Building workflows#

When should I decompose tasks?#

There are several reasons why one may choose to decompose a task into smaller tasks. Doing so may result in better computational performance, improved cache performance, and taking advantage of interruptible tasks. However, decomposition comes at the cost of the overhead among tasks, including spinning up nodes and downloading data. In some cases, these costs may be remediated by using Actors.

Differing runtime requirements#

Firstly, decomposition provides support for heterogeneous environments among the operations in the task. For example, you may have some large task that trains a machine learning model and then uses the model to run batch inference on your test data. However, training a model typically requires significantly more memory than inference. For that reason, given large enough scale, it could actually be beneficial to decompose this large task into two tasks that (1) train a model and then (2) run batch inference. By doing so, you could request significantly less memory for the second task in order to save on the expense of this workflow. If you are working with even more data, then you might benefit from decomposing the batch inference task via map_task such that you may further parallelize this operation, substantially reducing the runtime of this step. Generally speaking, decomposition provides infrastructural flexibility regarding the ability to define resources, dependencies, and execution parallelism.

Improved cache performance#

Secondly, you may decompose large tasks into smaller tasks to enable “fine-grained” caching. In other words, each unique task provides an automated “checkpoint” system.
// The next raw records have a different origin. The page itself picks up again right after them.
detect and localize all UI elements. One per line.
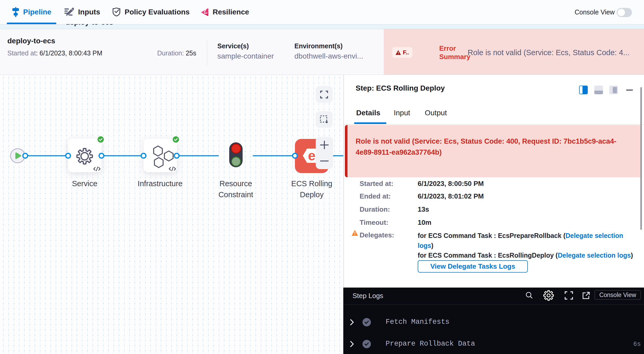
svg-text:e: e	[308, 148, 316, 163]
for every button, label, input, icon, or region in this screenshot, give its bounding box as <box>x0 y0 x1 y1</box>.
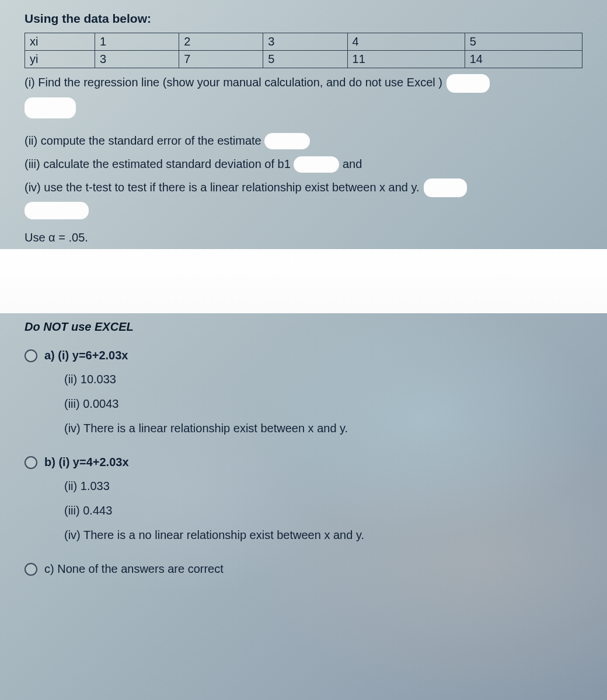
prompt-iv-text: (iv) use the t-test to test if there is … <box>25 181 420 194</box>
option-b-sub: (ii) 1.033 (iii) 0.443 (iv) There is a n… <box>64 475 582 546</box>
option-b-head: b) (i) y=4+2.03x <box>25 456 582 469</box>
intro-text: Using the data below: <box>25 12 582 26</box>
option-a: a) (i) y=6+2.03x (ii) 10.033 (iii) 0.004… <box>25 349 582 439</box>
cell: 3 <box>95 51 179 68</box>
option-c: c) None of the answers are correct <box>25 562 582 576</box>
option-a-head: a) (i) y=6+2.03x <box>25 349 582 362</box>
row-label: yi <box>25 51 95 68</box>
option-a-iii: (iii) 0.0043 <box>64 393 582 415</box>
option-a-iv: (iv) There is a linear relationship exis… <box>64 417 582 439</box>
prompt-iii-text-b: and <box>343 158 362 170</box>
option-a-ii: (ii) 10.033 <box>64 368 582 390</box>
option-c-label: c) None of the answers are correct <box>44 562 224 576</box>
option-b-iii: (iii) 0.443 <box>64 499 582 522</box>
prompt-iii-text-a: (iii) calculate the estimated standard d… <box>25 158 291 170</box>
cell: 4 <box>347 33 465 51</box>
radio-c[interactable] <box>25 563 37 576</box>
cell: 11 <box>347 51 465 68</box>
question-page: Using the data below: xi 1 2 3 4 5 yi 3 … <box>0 0 607 593</box>
prompt-i-text: (i) Find the regression line (show your … <box>25 76 442 89</box>
cell: 2 <box>179 33 263 51</box>
alpha-text: Use α = .05. <box>25 231 582 244</box>
table-row: yi 3 7 5 11 14 <box>25 51 582 68</box>
prompt-iii: (iii) calculate the estimated standard d… <box>25 155 582 173</box>
prompt-ii-text: (ii) compute the standard error of the e… <box>25 134 261 147</box>
cell: 14 <box>465 51 582 68</box>
no-excel-text: Do NOT use EXCEL <box>25 320 582 334</box>
option-b: b) (i) y=4+2.03x (ii) 1.033 (iii) 0.443 … <box>25 456 582 546</box>
option-a-sub: (ii) 10.033 (iii) 0.0043 (iv) There is a… <box>64 368 582 439</box>
prompt-ii: (ii) compute the standard error of the e… <box>25 131 582 150</box>
radio-b[interactable] <box>25 456 37 469</box>
prompt-i: (i) Find the regression line (show your … <box>25 73 582 93</box>
redaction-icon <box>25 202 89 219</box>
data-table: xi 1 2 3 4 5 yi 3 7 5 11 14 <box>25 33 582 68</box>
table-row: xi 1 2 3 4 5 <box>25 33 582 51</box>
redaction-icon <box>424 178 467 197</box>
redaction-icon <box>264 133 310 149</box>
row-label: xi <box>25 33 95 51</box>
cell: 7 <box>179 51 263 68</box>
cell: 5 <box>263 51 347 68</box>
option-a-label: a) (i) y=6+2.03x <box>44 349 128 362</box>
blank-region <box>0 249 607 313</box>
option-b-ii: (ii) 1.033 <box>64 475 582 497</box>
redaction-icon <box>25 97 76 118</box>
radio-a[interactable] <box>25 349 37 362</box>
option-b-iv: (iv) There is a no linear relationship e… <box>64 524 582 546</box>
option-b-label: b) (i) y=4+2.03x <box>44 456 129 469</box>
cell: 5 <box>465 33 582 51</box>
redaction-icon <box>294 156 339 173</box>
cell: 3 <box>263 33 347 51</box>
cell: 1 <box>95 33 179 51</box>
prompt-iv: (iv) use the t-test to test if there is … <box>25 178 582 198</box>
redaction-icon <box>446 74 490 93</box>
Thus, by breaking down a large workflow into its many natural tasks, one may minimize redundant work among multiple serial workflow executions. This is especially useful during rapid, iterative development, during which a user may attempt to run the same workflow multiple times in a short period of time. “Fine-grained” caching will dramatically improve productivity while executing workflows both locally and remotely.

Take advantage of interruptible tasks#

Lastly, one may utilize “fine-grained” caching to leverage interruptible tasks. Interruptible tasks will attempt to run on spot instances or spot VMs, where possible. These nodes are interruptible, meaning that the task may occasionally fail due to another organization willing to pay more to use it. However, these spot instances can be substantially cheaper than their non-interruptible counterparts (on-demand instances / VMs). By utilizing “fine-grained” caching, one may reap the significant cost savings on interruptible tasks while minimizing the effects of having their tasks being interrupted.

When should I parallelize tasks?#

In general, parallelize early and often. A lot of Union’s powerful ergonomics like caching and workflow recovery happen at the task level, as mentioned above. Decomposing into smaller tasks and parallelizing enables for a performant and fault-tolerant workflow.

One caveat is for very short duration tasks, where the overhead of spinning up a pod and cleaning it up negates any benefits of parallelism. With reusable containers via Actors, however, these overheads are transparently obviated, providing the best of both worlds at the cost of some up-front work in setting up that environment. In any case, it may be useful to batch the inputs and outputs to amortize any overheads. Please be mindful to keep the sequencing of inputs within a batch, and of the batches themselves, to ensure reliable cache hits.

Parallelization constructs#

The two main parallelization constructs in Union are the map task and the dynamic workflow. They accomplish roughly the same goal but are implemented quite differently and have different advantages.

Dynamic tasks are more akin to a for loop, iterating over inputs sequentially. The parallelism is controlled by the overall workflow parallelism.

Map tasks are more efficient and have no such sequencing guarantees. They also have their own concurrency setting separate from the overall workflow and can have a minimum failure threshold of their constituent tasks. A deeper explanation of their differences is available here while examples of how to use them together can be found here.

When should I use caching?#

Caching should be enabled once the body of a task has stabilized. Cache keys are implicitly derived from the task signature, most notably the inputs and outputs. If the body of a task changes without a modification to the signature, and the same inputs are used, it will produce a cache hit. This can result in unexpected behavior when iterating on the core functionality of the task and expecting different inputs downstream. Moreover, caching will not introspect the contents of a FlyteFile for example. If the same URI is used as input with completely different contents, it will also produce a cache hit. For these reasons, it’s wise to add an explicit cache key so that it can be invalidated at any time.

Despite these caveats, caching is a huge time saver during workflow development. Caching upstream tasks enable a rapid run through of the workflow up to the node you’re iterating on. Additionally, caching can be valuable in complex parallelization scenarios where you’re debugging the failure state of large map tasks, for example. In production, if your cluster is under heavy resource constraints, caching can allow a workflow to complete across re-runs as more and more tasks are able to return successfully with each run. While not an ideal scenario, caching can help soften the blow of production failures. With these caveats in mind, there are very few scenarios where caching isn’t warranted.